Naïf Amamou ? Optimiste, répond-il. Sa première victoire : deux ministres se sont inscrits sur Twitter. Et, microrévolution pour un pays encore adepte de la censure il y a peu, il a twitté le premier Conseil des ministres. Dès le deuxième, Ghannouchi l'a interdit. Ce jour-là, Amamou a twitté en décalé. Optimiste, malgré tout. Et intarissable. Il rappelle le rôle qu'a joué Anonymous, ce collectif de militants du Net qui s'attaque aux États liberticides. «Sans ces pirates et Internet, il n'y aurait jamais eu de révolution en Tunisie» , martèle-t-il et il rappelle qu'avant Mohamed Bouazizi, d'autres s'étaient immolés sans que personne ne bronche. «On est tous connectés, et on était prêts pour une révolution dans n'importe quel pays arabe. Ça s'est passé en Tunisie, mais c'est la démocratie dans le monde arabe qui est en marche» , rêve-t-il à voix haute.
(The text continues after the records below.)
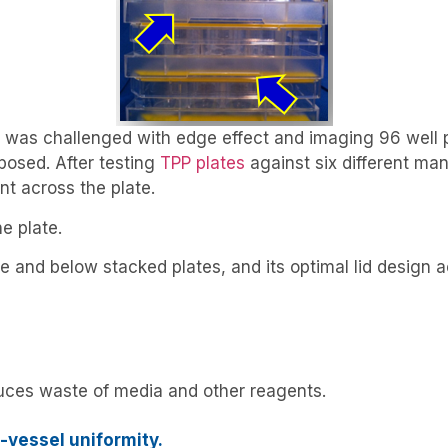
 was challenged with edge effect and imaging 96 well p
osed. After testing
TPP plates
against six different man
t across the plate.
e plate.
 and below stacked plates, and its optimal lid design a
educes waste of media and other reagents.
o-vessel uniformity.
Il cite ses références. Hakim Bey, poète et philosophe mystico-anarchiste américain, créateur du concept TAZ, («zone autonome temporaire»), ces espaces où la liberté est totale sur une durée donnée et qui ont inspiré les jeunes Tunisiens lors des flashmobs, ces rassemblements éclairs diffusés sur Internet. Il est passionné par l'informatique et la programmation. Cet enfant de Tunis, «privilégié» d'avoir eu son premier ordinateur à 12 ans, voudrait développer une forme de citoyenneté basée sur Internet. D'abord la Tunisie, ensuite la planète. «Je suis très ambitieux , dit-il dans un éclat de rire, je pense que les nouvelles technologies vont améliorer le monde, c'est en cours !» On frappe à la porte. Derrière, une autre journaliste. Les bruits de manifestants envahissent le bureau. Une centaine de profs de sport au chômage sont venus réclamer leur droit au travail. Le jeune pirate laisse la place au secrétaire d'État. La porte 252 se referme.